Por eso, lo que acaba de decir el alcalde Baralla un año después de aquella sentencia no sólo es un desprecio a las víctimas, es mucho más. Nos hallamos ante el intento de encubrimiento, si no fuese una apología de un crimen contra la humanidad. Y no estamos hablando de opiniones que necesiten consenso, como pretende el gobierno a propósito de sus despropósitos con el Valle de los Caídos, ni siquiera de opiniones fundamentadas científicamente por la historiografía, estamos hablando de una verdad establecida en la jurisprudencia.

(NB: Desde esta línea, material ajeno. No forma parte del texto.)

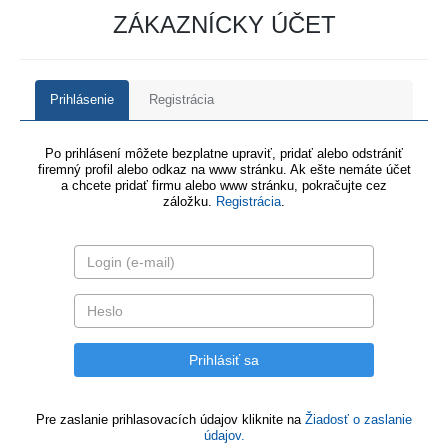
ZÁKAZNÍCKY ÚČET
Prihlásenie
Registrácia
Po prihlásení môžete bezplatne upraviť, pridať alebo odstrániť
firemný profil alebo odkaz na www stránku. Ak ešte nemáte účet
a chcete pridať firmu alebo www stránku, pokračujte cez
záložku.
Registrácia
.
Pre zaslanie prihlasovacích údajov kliknite na
Žiadosť o zaslanie
údajov.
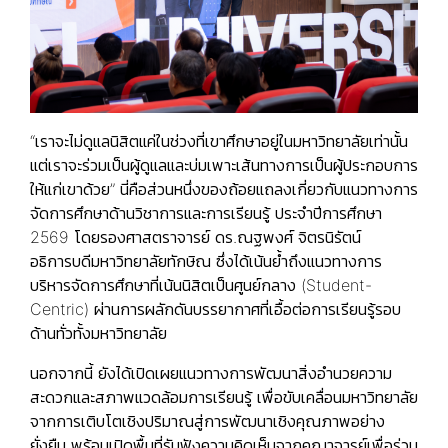
“เราจะไม่ดูแลนิสิตแค่ในช่วงที่เขาศึกษาอยู่ในมหาวิทยาลัยเท่านั้น
แต่เราจะร่วมเป็นผู้ดูแลและบ่มเพาะเส้นทางการเป็นผู้ประกอบการ
ให้แก่เขาด้วย” นี่คือส่วนหนึ่งของถ้อยแถลงเกี่ยวกับแนวทางการ
จัดการศึกษาด้านวิชาการและการเรียนรู้ ประจำปีการศึกษา
2569 โดยรองศาสตราจารย์ ดร.ณฐพงศ์ จิตรนิรัตน์
อธิการบดีมหาวิทยาลัยทักษิณ ซึ่งได้เน้นย้ำถึงแนวทางการ
บริหารจัดการศึกษาที่เน้นนิสิตเป็นศูนย์กลาง (Student-
Centric) ผ่านการผลักดันบรรยากาศที่เอื้อต่อการเรียนรู้รอบ
ด้านทั่วทั้งมหาวิทยาลัย
นอกจากนี้ ยังได้เปิดเผยแนวทางการพัฒนาสิ่งอำนวยความ
สะดวกและสภาพแวดล้อมการเรียนรู้ เพื่อขับเคลื่อนมหาวิทยาลัย
จากการเติบโตเชิงปริมาณสู่การพัฒนาเชิงคุณภาพอย่าง
ยั่งยืน พร้อมเปิดพื้นที่รับฟังความคิดเห็นจากคณาจารย์เพื่อร่วม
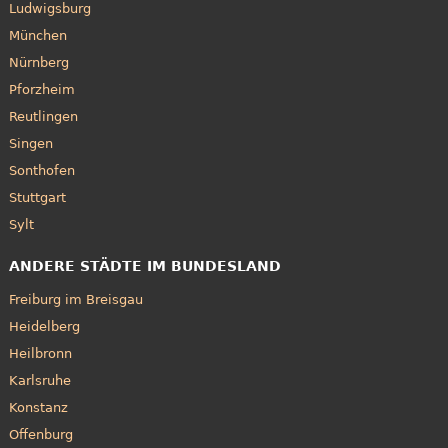
Ludwigsburg
München
Nürnberg
Pforzheim
Reutlingen
Singen
Sonthofen
Stuttgart
Sylt
ANDERE STÄDTE IM BUNDESLAND
Freiburg im Breisgau
Heidelberg
Heilbronn
Karlsruhe
Konstanz
Offenburg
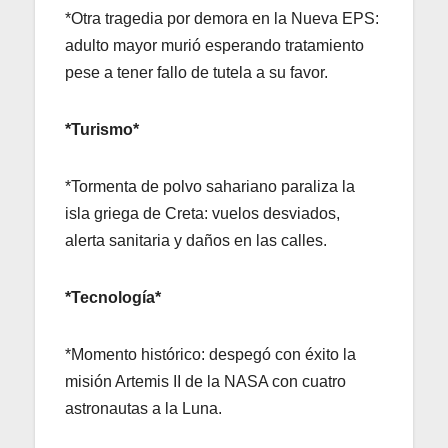
*Otra tragedia por demora en la Nueva EPS:
adulto mayor murió esperando tratamiento
pese a tener fallo de tutela a su favor.
*Turismo*
*Tormenta de polvo sahariano paraliza la
isla griega de Creta: vuelos desviados,
alerta sanitaria y daños en las calles.
*Tecnología*
*Momento histórico: despegó con éxito la
misión Artemis II de la NASA con cuatro
astronautas a la Luna.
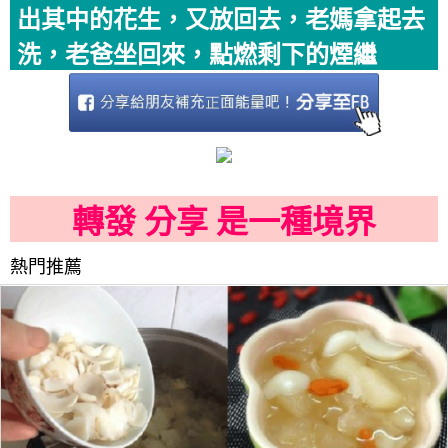
出其中的花生，又放回去，老媽拿起去
洗，老爸坐回來，點燃剩下的煙繼
轉發 分享 是一種境界
熱門推薦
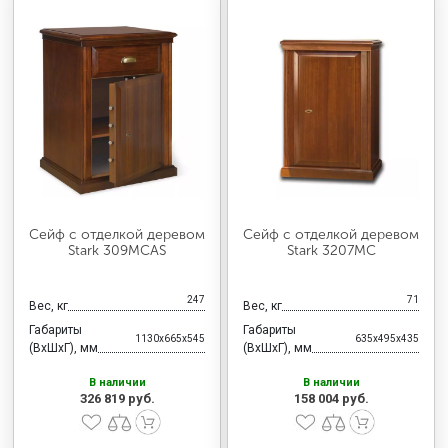
Сейф с отделкой деревом
Сейф с отделкой деревом
Stark 309MCAS
Stark 3207MC
247
71
Вес, кг
Вес, кг
Габариты
Габариты
1130x665x545
635x495x435
(ВхШхГ), мм
(ВхШхГ), мм
В наличии
В наличии
326 819 руб.
158 004 руб.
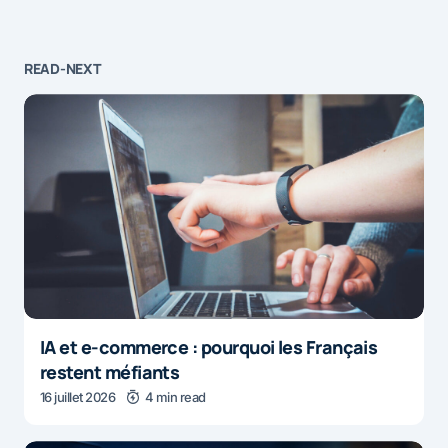
READ-NEXT
IA et e-commerce : pourquoi les Français
restent méfiants
16 juillet 2026
4 min read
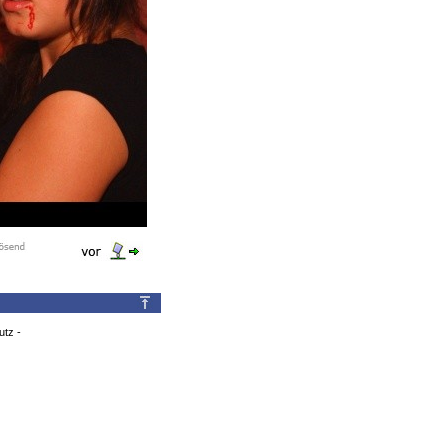
utz
-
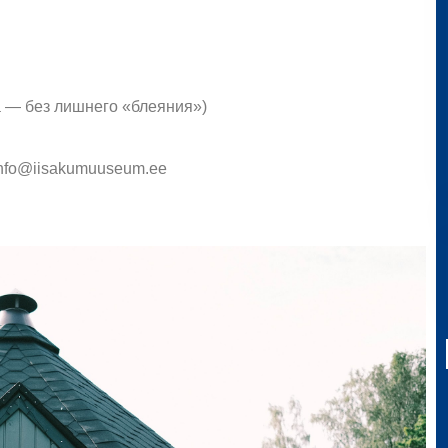
а — без лишнего «блеяния»)
nfo@iisakumuuseum.ee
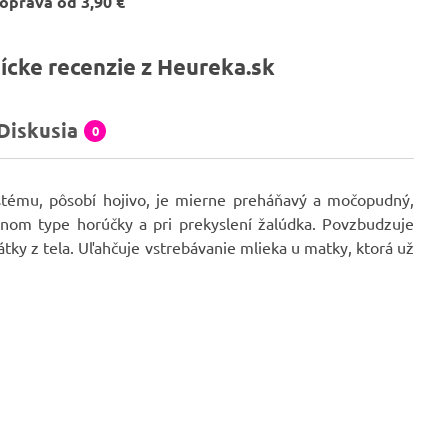
oprava od 3,90 €
ícke recenzie z Heureka.sk
Diskusia
0
stému, pôsobí hojivo, je mierne preháňavý a močopudný,
znom type horúčky a pri prekyslení žalúdka. Povzbudzuje
tky z tela. Uľahčuje vstrebávanie mlieka u matky, ktorá už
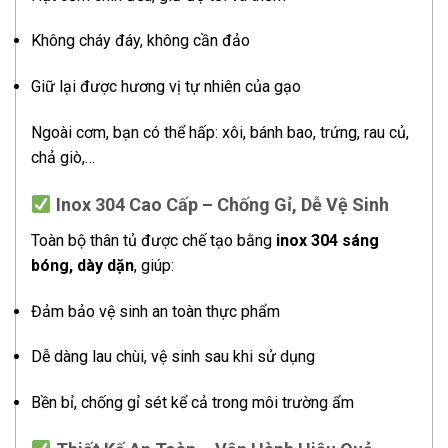
Không cháy đáy, không cần đảo
Giữ lại được hương vị tự nhiên của gạo
Ngoài cơm, bạn có thể hấp: xôi, bánh bao, trứng, rau củ,
chả giò,…
Inox 304 Cao Cấp – Chống Gỉ, Dễ Vệ Sinh
Toàn bộ thân tủ được chế tạo bằng
inox 304 sáng
bóng, dày dặn
, giúp:
Đảm bảo vệ sinh an toàn thực phẩm
Dễ dàng lau chùi, vệ sinh sau khi sử dụng
Bền bỉ, chống gỉ sét kể cả trong môi trường ẩm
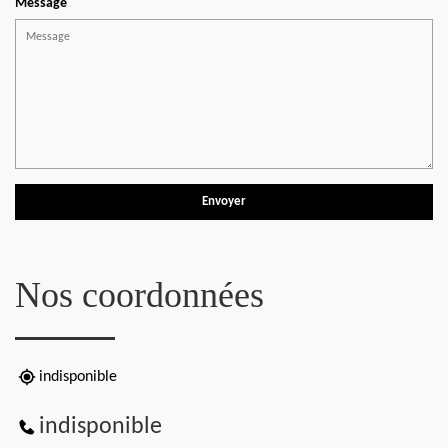
Message
Nos coordonnées
indisponible
indisponible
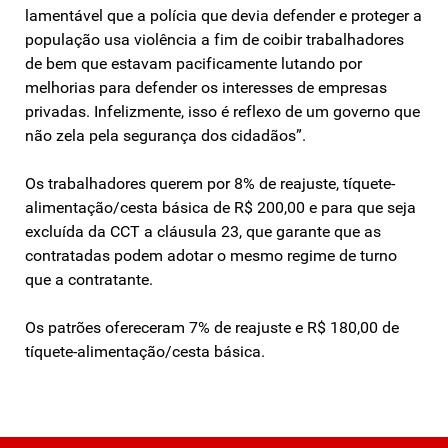
lamentável que a polícia que devia defender e proteger a
população usa violência a fim de coibir trabalhadores
de bem que estavam pacificamente lutando por
melhorias para defender os interesses de empresas
privadas. Infelizmente, isso é reflexo de um governo que
não zela pela segurança dos cidadãos”.
Os trabalhadores querem por 8% de reajuste, tíquete-
alimentação/cesta básica de R$ 200,00 e para que seja
excluída da CCT a cláusula 23, que garante que as
contratadas podem adotar o mesmo regime de turno
que a contratante.
Os patrões ofereceram 7% de reajuste e R$ 180,00 de
tíquete-alimentação/cesta básica.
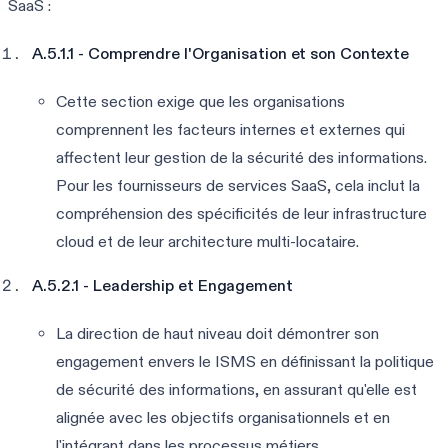
SaaS :
A.5.1.1 - Comprendre l'Organisation et son Contexte
Cette section exige que les organisations
comprennent les facteurs internes et externes qui
affectent leur gestion de la sécurité des informations.
Pour les fournisseurs de services SaaS, cela inclut la
compréhension des spécificités de leur infrastructure
cloud et de leur architecture multi-locataire.
A.5.2.1 - Leadership et Engagement
La direction de haut niveau doit démontrer son
engagement envers le ISMS en définissant la politique
de sécurité des informations, en assurant qu'elle est
alignée avec les objectifs organisationnels et en
l'intégrant dans les processus métiers.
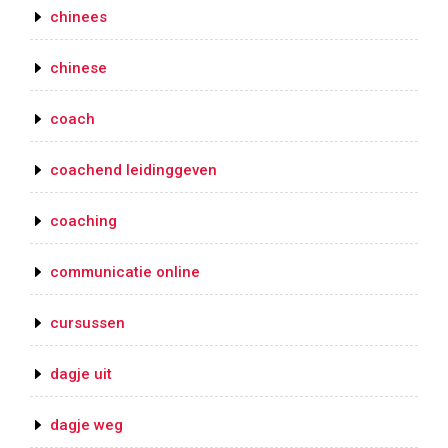
chinees
chinese
coach
coachend leidinggeven
coaching
communicatie online
cursussen
dagje uit
dagje weg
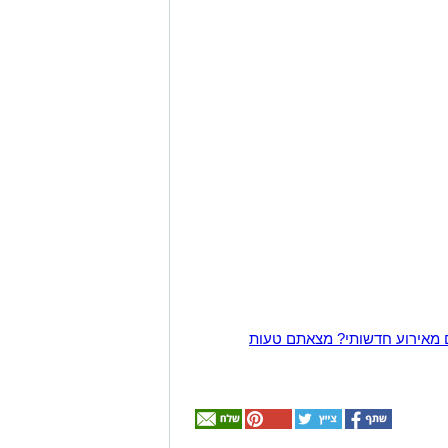
 מאירוע חדשותי? מצאתם טעות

Pero el alcalde de Baralla tiene 8 concejales, de los 11 que forman el Ayuntamiento. Y son esos votantes de Baralla a los que señala Jackson por no haber “juzgado la dictadura de Franco como régimen criminal”. Tienen a su favor no sólo que hay mucha más gente como ellos en España, sino que el mismísimo gobierno está anclado en esa tesis, como acaba de entreverse en el enésimo conflicto habido estos mismos días con el Valle de los Caídos. Al mismo tiempo que no da un duro para abrir fosas ya localizadas de personas desaparecidas, el gobierno gasta 286.845 euros en arreglar el Valle de los Caídos y se mofa de no cumplir la Ley de Memoria Histórica con el indecente argumento de “no reabrir heridas innecesarias”.

El problema es que esa reclamación de olvido ha servido como argumento hasta ayer, pero hoy ya no vale, porque hemos descubierto que existen las víctimas y hemos decidido mantener su recuerdo, para que no desaparezca el crimen con la impunidad de los asesinos. Hemos vuelto a leer a Walter Benjamin y hemos cargado sobre nuestras conciencias el deber para con las víctimas olvidadas. Lo que la gente suele llamar memoria histórica, o sea, la rememoración de las víctimas ha llegado para quedarse. Por eso, pronto o tarde, el alcalde de Baralla tendrá que irse de la vida política democrática, acompañado de todos sus partidarios. Se van acumulando argumentos que prueban la ilegitimidad del Partido Popular, pero la falta de condena del crimen contra la humanidad que fue el franquismo supera todo razonamiento imaginable. El Valle de los Caídos y el alcalde de Baralla representan mucho más que una indecencia. Son el peligro de la humanidad.